- [REQUIRED WORK]:
The reply has to be a number alone, equal to how many lines in the entries below hold the string "Bank".

- [INPUT]:
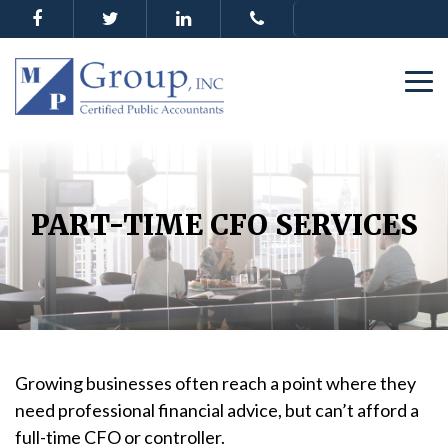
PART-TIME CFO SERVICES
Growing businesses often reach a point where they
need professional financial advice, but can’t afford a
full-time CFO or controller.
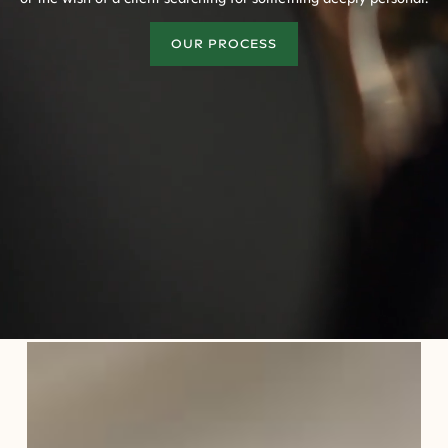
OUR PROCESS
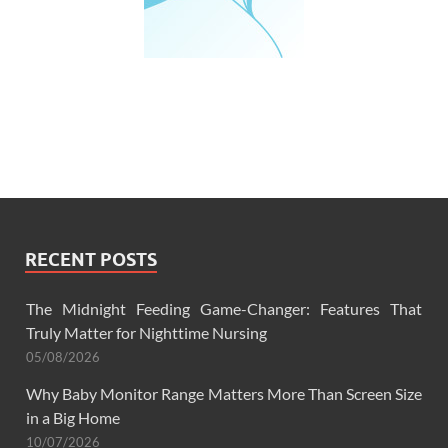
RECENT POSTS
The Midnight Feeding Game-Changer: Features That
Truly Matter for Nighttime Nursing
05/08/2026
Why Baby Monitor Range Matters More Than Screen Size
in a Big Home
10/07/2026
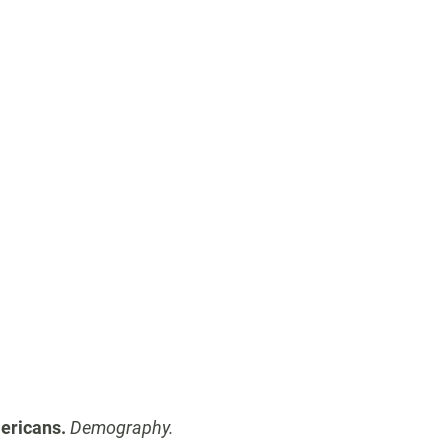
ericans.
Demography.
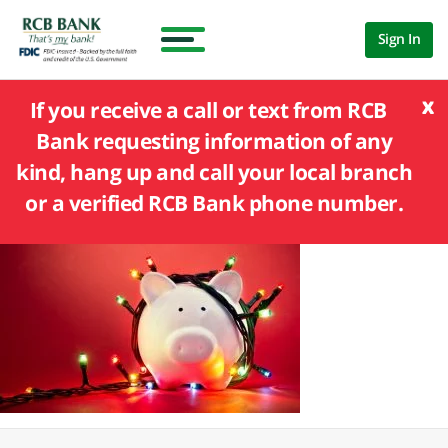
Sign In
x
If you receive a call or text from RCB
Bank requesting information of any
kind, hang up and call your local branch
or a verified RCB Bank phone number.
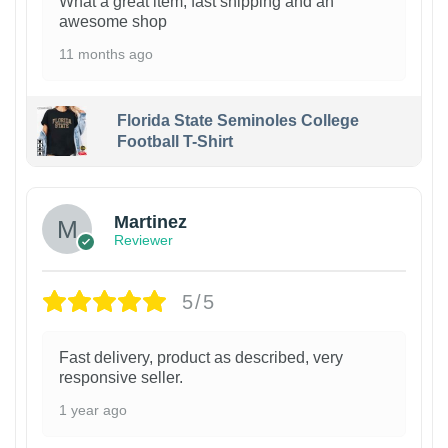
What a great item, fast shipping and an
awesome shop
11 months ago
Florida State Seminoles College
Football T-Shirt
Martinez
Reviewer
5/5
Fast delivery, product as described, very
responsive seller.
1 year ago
---
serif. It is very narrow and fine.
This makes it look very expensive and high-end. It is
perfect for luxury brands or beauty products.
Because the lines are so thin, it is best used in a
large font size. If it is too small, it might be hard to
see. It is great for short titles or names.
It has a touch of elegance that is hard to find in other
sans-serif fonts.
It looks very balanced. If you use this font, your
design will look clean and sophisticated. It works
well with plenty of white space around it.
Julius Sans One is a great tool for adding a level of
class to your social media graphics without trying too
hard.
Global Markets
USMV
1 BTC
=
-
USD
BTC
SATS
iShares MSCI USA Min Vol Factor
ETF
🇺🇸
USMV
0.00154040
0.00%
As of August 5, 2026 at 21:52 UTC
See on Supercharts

- [ANSWER SPACE]:
2